No shit, Ukai has noticed as much. He drops his entire weight against the backrest of the chair and covers his face with both hands for a moment. If he doesn't manage to keep his cool, he'll kick the guy out – in the true sense of the word. One, two, three, four, five—

"They're really good. I think you will agree with me once you got to watch them train. Although they probably need a bit more practice before the organized match with Nekoma."

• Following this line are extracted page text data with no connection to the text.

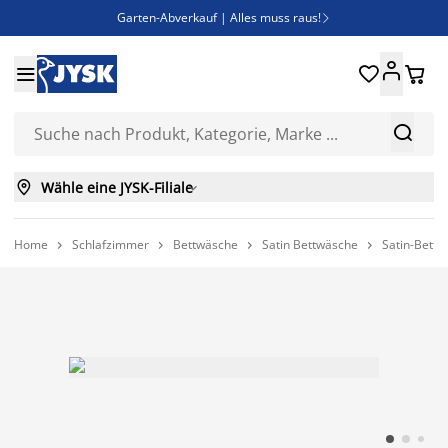
Garten-Abverkauf | Alles muss raus!

Deal Days | Spare bis zu 60%





Bist du Unternehmer? Entdecke JYSK-B2B

Esszimmerstuhl ADSLEV um nur 40€



Wähle eine JYSK-Filiale

Home
Schlafzimmer
Bettwäsche
Satin Bettwäsche
Satin-Bett



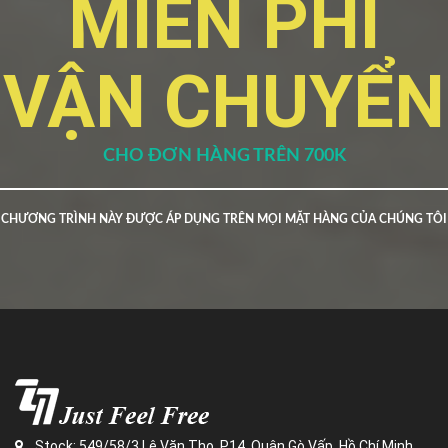
MIỄN PHÍ
VẬN CHUYỂN
CHO ĐƠN HÀNG TRÊN 700K
CHƯƠNG TRÌNH NÀY ĐƯỢC ÁP DỤNG TRÊN MỌI MẶT HÀNG CỦA CHÚNG TÔI
Stock: 549/58/3 Lê Văn Thọ, P14, Quận Gò Vấp, Hồ Chí Minh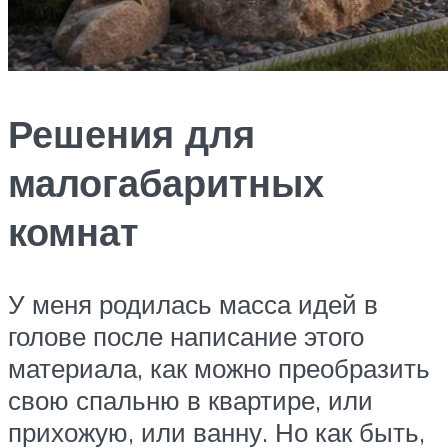
Решения для
малогабаритных
комнат
У меня родилась масса идей в
голове после написание этого
материала, как можно преобразить
свою спальню в квартире, или
прихожую, или ванну. Но как быть,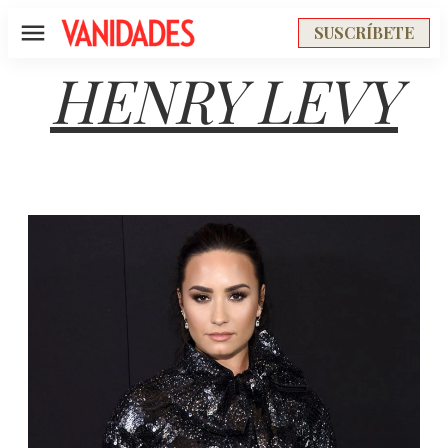
SUSCRÍBETE
Menú
HENRY LEVY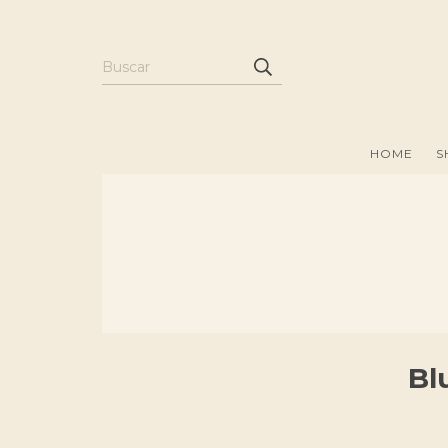
HOME
S
Bl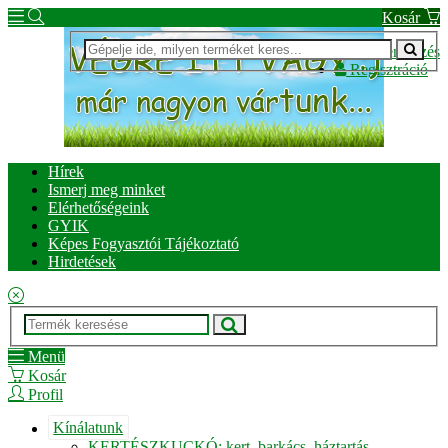
Kosár
Bejelentkezés
Regisztráció
Hírek
Ismerj meg minket
Elérhetőségeink
GYIK
Képes Fogyasztói Tájékoztató
Hirdetések
Menü
Kosár
Profil
Kínálatunk
KERTÉSZKUCKÓ: kert, barkács, háztartás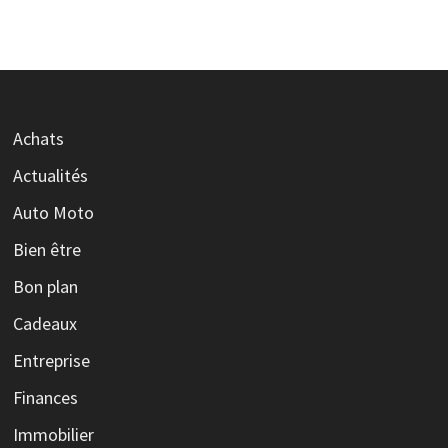
Achats
Actualités
Auto Moto
Bien être
Bon plan
Cadeaux
Entreprise
Finances
Immobilier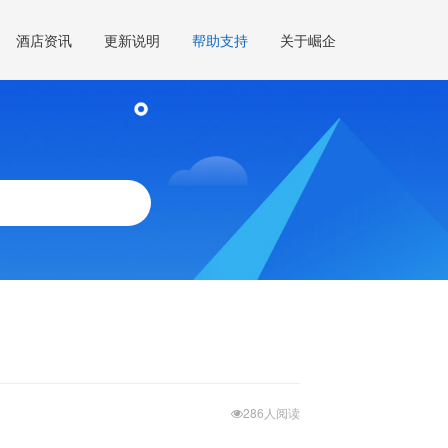
酒店资讯
更新说明
帮助支持
关于崛企
286人阅读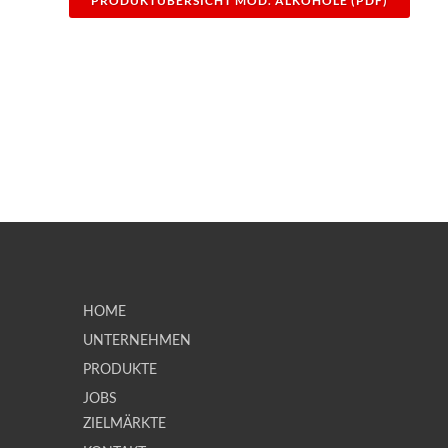
PRODUKTÜBERSICHT MOD. ALKOHOLE (PDF)
HOME
UNTERNEHMEN
PRODUKTE
JOBS
ZIELMÄRKTE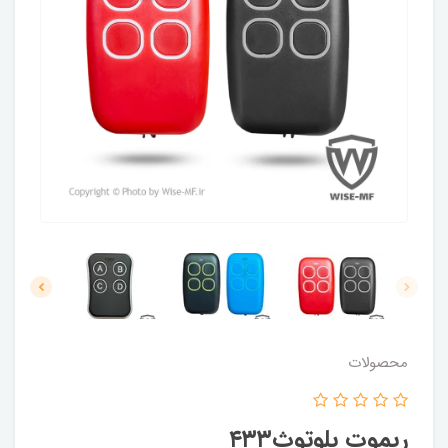
محصولات
ریموت بلوتوث۴۳۳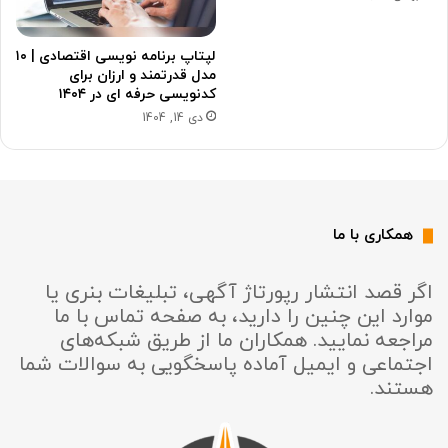
لپتاپ برنامه نویسی اقتصادی | ۱۰
مدل قدرتمند و ارزان برای
کدنویسی حرفه ای در ۱۴۰۴
دی 14, 1404
همکاری با ما
اگر قصد انتشار رپورتاژ آگهی، تبلیغات بنری یا
موارد این چنین را دارید، به صفحه تماس با ما
مراجعه نمایید. همکاران ما از طریق شبکه‌های
اجتماعی و ایمیل آماده پاسخگویی به سوالات شما
هستند.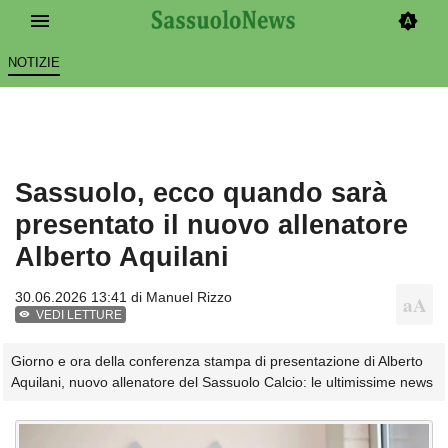
NOTIZIE
Sassuolo, ecco quando sarà
presentato il nuovo allenatore
Alberto Aquilani
30.06.2026 13:41 di
Manuel Rizzo
VEDI LETTURE
Giorno e ora della conferenza stampa di presentazione di Alberto
Aquilani, nuovo allenatore del Sassuolo Calcio: le ultimissime news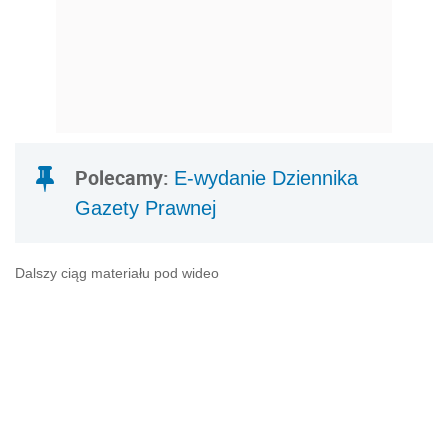
Polecamy:
E-wydanie Dziennika
Gazety Prawnej
Dalszy ciąg materiału pod wideo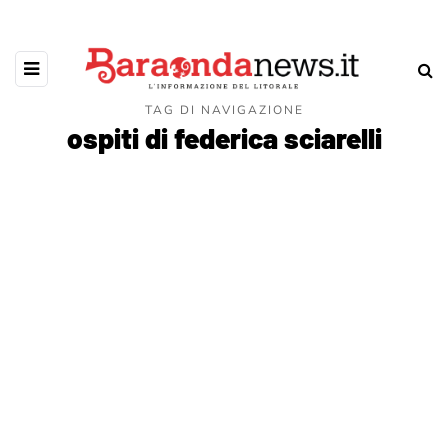
TAG DI NAVIGAZIONE
ospiti di federica sciarelli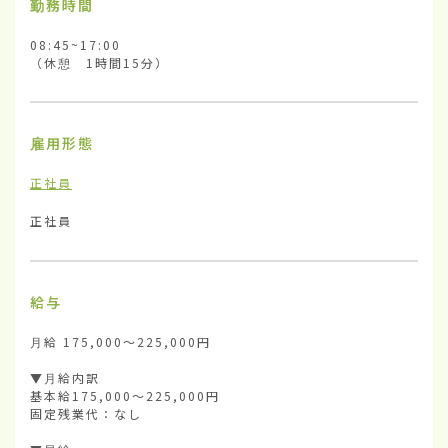
勤務時間
08:45~17:00

（休憩　1時間15分）
雇用形態
正社員
正社員
給与
月給 175,000～225,000円

▼月給内訳

基本給175,000～225,000円

固定残業代：なし
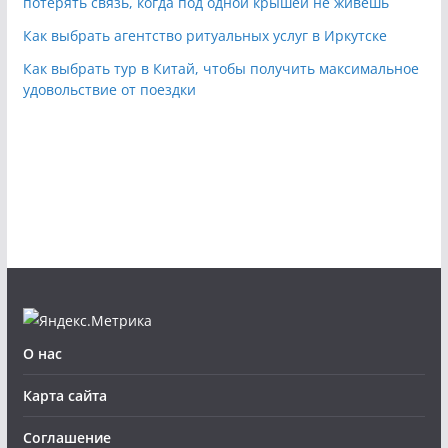
потерять связь, когда под одной крышей не живешь
Как выбрать агентство ритуальных услуг в Иркутске
Как выбрать тур в Китай, чтобы получить максимальное
удовольствие от поездки
О нас
Карта сайта
Соглашение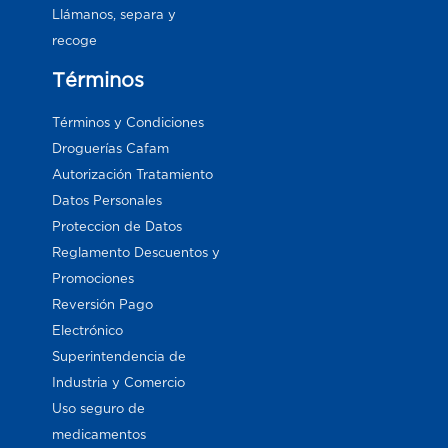
Llámanos, separa y
recoge
Términos
Términos y Condiciones
Droguerías Cafam
Autorización Tratamiento
Datos Personales
Proteccion de Datos
Reglamento Descuentos y
Promociones
Reversión Pago
Electrónico
Superintendencia de
Industria y Comercio
Uso seguro de
medicamentos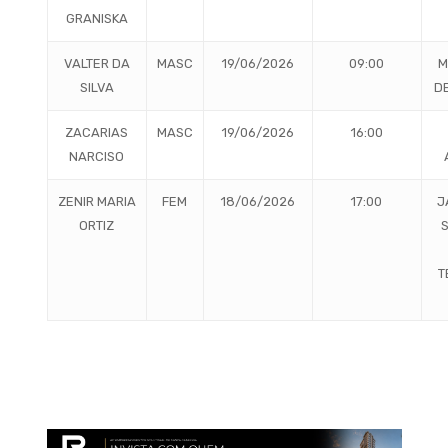
GRANISKA
VALTER DA
MASC
19/06/2026
09:00
M
SILVA
D
ZACARIAS
MASC
19/06/2026
16:00
NARCISO
ZENIR MARIA
FEM
18/06/2026
17:00
J
ORTIZ
T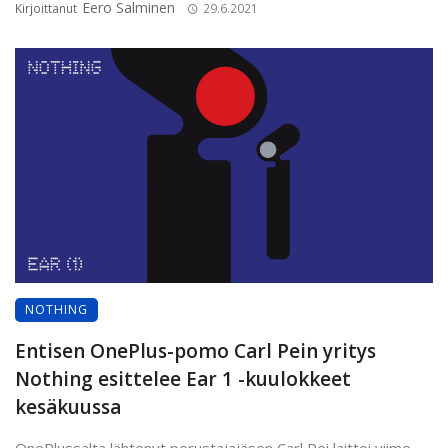
Eero Salminen
Kirjoittanut
29.6.2021
NOTHING
Entisen OnePlus-pomo Carl Pein yritys
Nothing esittelee Ear 1 -kuulokkeet
kesäkuussa
OnePlussalta lähtenyt perustajajäsen Carl Pei laittoi viime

A small sliver of the white ceiling becomes visible as Ukai moves his fingers apart slightly and strains his eye to peer at Takeda, who's standing on the other side of the counter, grinning like a schoolboy with both hands folded behind his back like he's about to recite a poem.

"Nekoma?"

* * *

The little shop at the bottom of the hill closes frequently during work hours now.

People hoping for a quick snack or drink in the afternoon are turned away by a sign plastered to the door that asks customers to come back later. The young man who's always seen unlocking the door in casual clothes and his store apron in the morning now marches out of the shop around midday, wearing a tracksuit and a much happier expression.

Most days he's even whistling an easy melody as he walks up the street, hands shoved deep into his pockets, headed for the high school on top of the hill just as students begin to crowd the sidewalk on their way home from yet another tiring day.

For a group of people, huddled around the same young man with the spiky blond hair and their teacher, the really exhausting part of the day is only starting. Yet none of them is even sporting the slightest hint of a frown, on the contrary.

This, right here, in the gym hall of their school – that's where they feel at home. All of them.

Even Ukai, after almost a decade of absence, hasn't lost this sense that he belongs here. Maybe it's been different during his high school years. Maybe he'd look at his future self in contempt for standing on the sidelines now, but there's no place where he'd rather be than where he is right now.

Well, maybe there is.

It's his shop, shortly after blackness has started to conquer the sky, with the tired-happy faces of his trainees all around as he hands them their evening snacks _("Free of charge – put the money away, Daichi, I said put it away")_ and sends them home for a good night's rest. Still, Ukai can't help but watch them walk away from the store, now gladly munching on some well-deserved food, and think how much he likes to have them around, the annoying little brats.

His musing doesn't last for long.

When the clock handle reaches seven, someone else enters the store and Ukai sits up a bit straighter in his chair.

"Thought you'd skip tonight," he'll say, like he does every day, and Takeda will laugh as he gathers what he needs and puts it down on the counter.

"I wouldn't skip stopping by even once. Did you see how well they were doing today already?"

"Of course I saw it, I was standing right next to you. Still, I'm a little worried about the upcoming match with Nekoma. We still need to work on a lot of things if we really want to leave that battlefield as victors."

Takeda pushes up his glasses and puts his bag down by his feet. "Well, of course, even I can see that there are essential skills missing for us to defeat another school with a strong team. But don't you think together we might just be able to whip the kids into shape until the big day?"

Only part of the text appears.